Exercise -
Without including the images, transcribe each record precisely as it appears below.

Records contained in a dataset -
=== Begin Enclosure ===

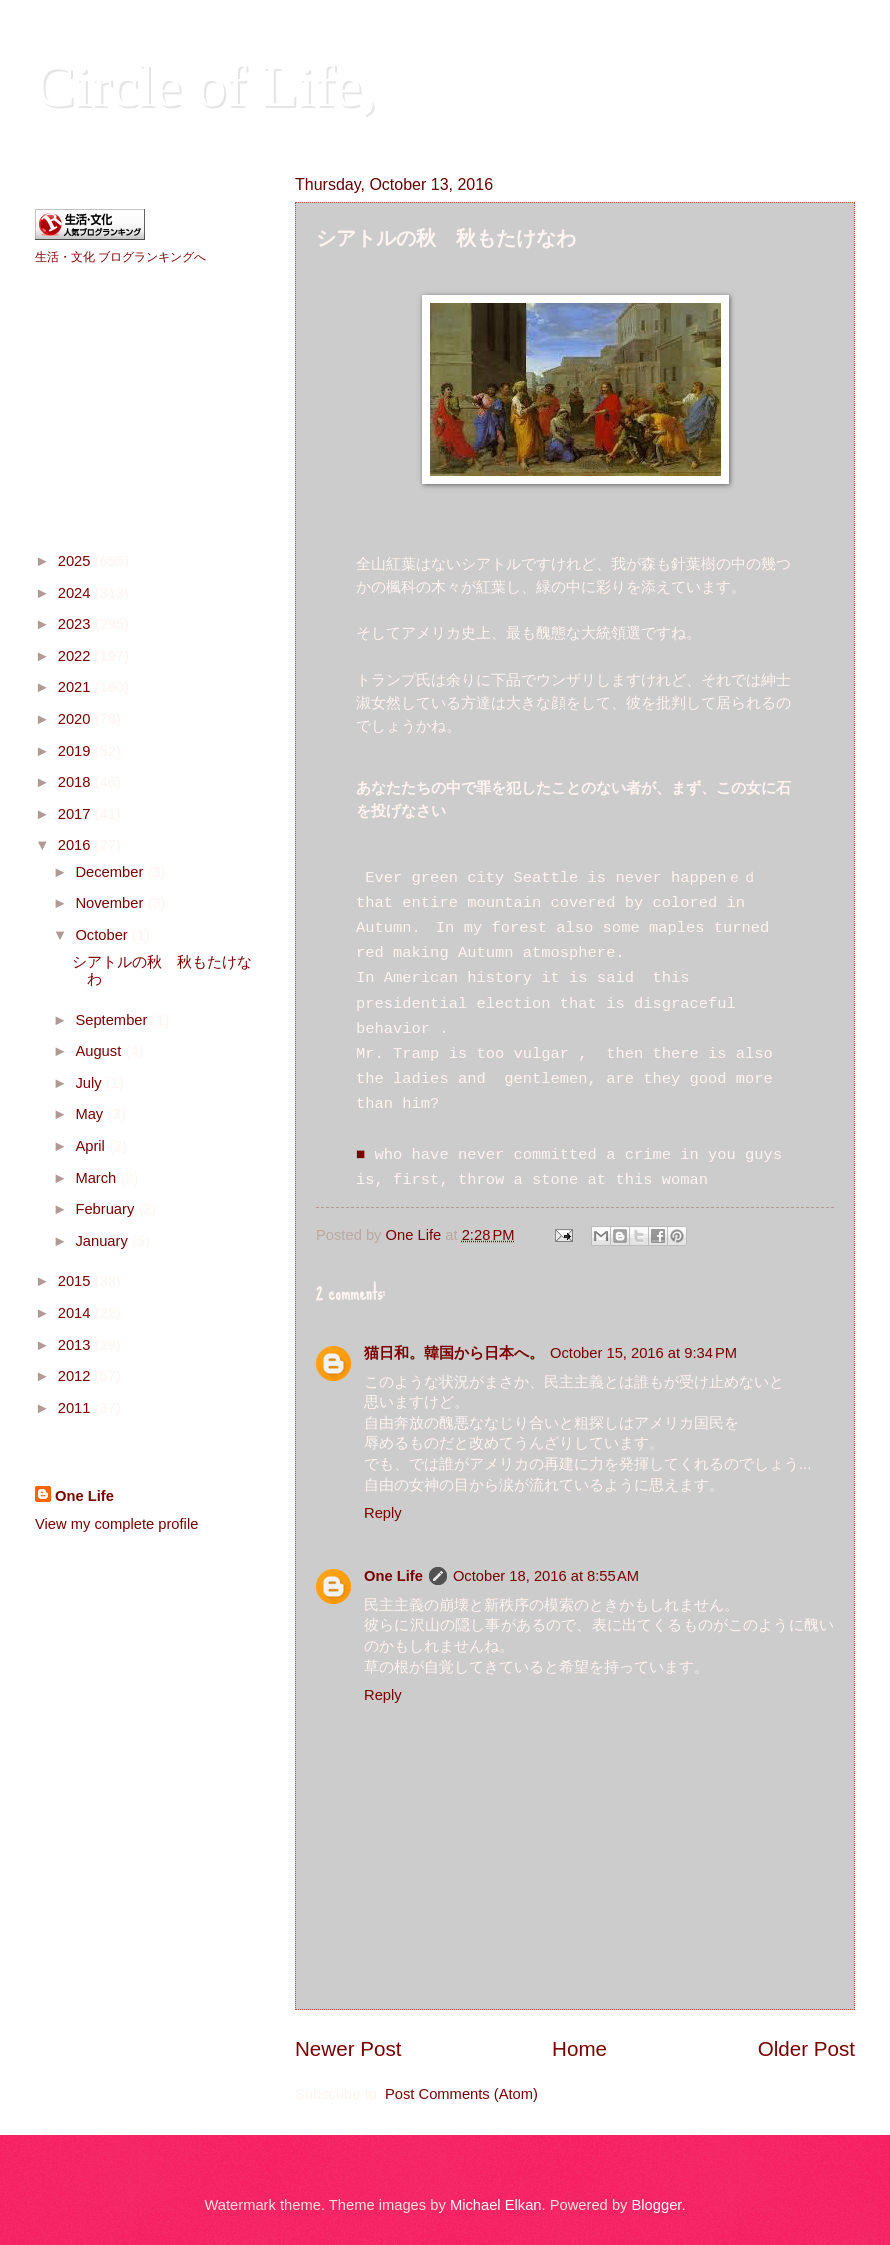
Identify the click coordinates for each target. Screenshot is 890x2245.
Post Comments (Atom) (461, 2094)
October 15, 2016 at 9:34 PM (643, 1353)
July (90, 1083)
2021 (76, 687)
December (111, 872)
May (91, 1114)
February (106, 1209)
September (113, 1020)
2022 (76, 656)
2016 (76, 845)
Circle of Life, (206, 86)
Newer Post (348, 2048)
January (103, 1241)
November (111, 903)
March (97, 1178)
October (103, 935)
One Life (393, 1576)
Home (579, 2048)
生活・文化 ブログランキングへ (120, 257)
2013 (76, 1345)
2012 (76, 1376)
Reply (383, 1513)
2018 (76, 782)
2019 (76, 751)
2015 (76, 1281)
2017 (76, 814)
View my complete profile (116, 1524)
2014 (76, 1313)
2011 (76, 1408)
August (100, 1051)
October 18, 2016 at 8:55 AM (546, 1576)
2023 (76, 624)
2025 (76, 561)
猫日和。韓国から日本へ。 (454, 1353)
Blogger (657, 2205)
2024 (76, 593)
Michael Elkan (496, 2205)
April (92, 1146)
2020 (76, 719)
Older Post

=== End Enclosure ===

Written reply -
Identify the click coordinates for each target. Screenshot is 890x2245.
Post Comments (Atom) (461, 2094)
October 15, 2016 at 9:34 PM (643, 1353)
July (90, 1083)
2021 (76, 687)
December (111, 872)
May (91, 1114)
February (106, 1209)
September (113, 1020)
2022 (76, 656)
2016 (76, 845)
Circle of Life, (206, 86)
Newer Post (348, 2048)
January (103, 1241)
November (111, 903)
March (97, 1178)
October (103, 935)
One Life (393, 1576)
Home (579, 2048)
生活・文化 ブログランキングへ (120, 257)
2013 (76, 1345)
2012 (76, 1376)
Reply (383, 1513)
2018 (76, 782)
2019 (76, 751)
2015 (76, 1281)
2017 (76, 814)
View my complete profile (116, 1524)
2014 (76, 1313)
2011 (76, 1408)
August (100, 1051)
October 18, 2016 at 8:55 AM (546, 1576)
2023 (76, 624)
2025 (76, 561)
猫日和。韓国から日本へ。 (454, 1353)
Blogger (657, 2205)
2024 (76, 593)
Michael Elkan (496, 2205)
April (92, 1146)
2020 (76, 719)
Older Post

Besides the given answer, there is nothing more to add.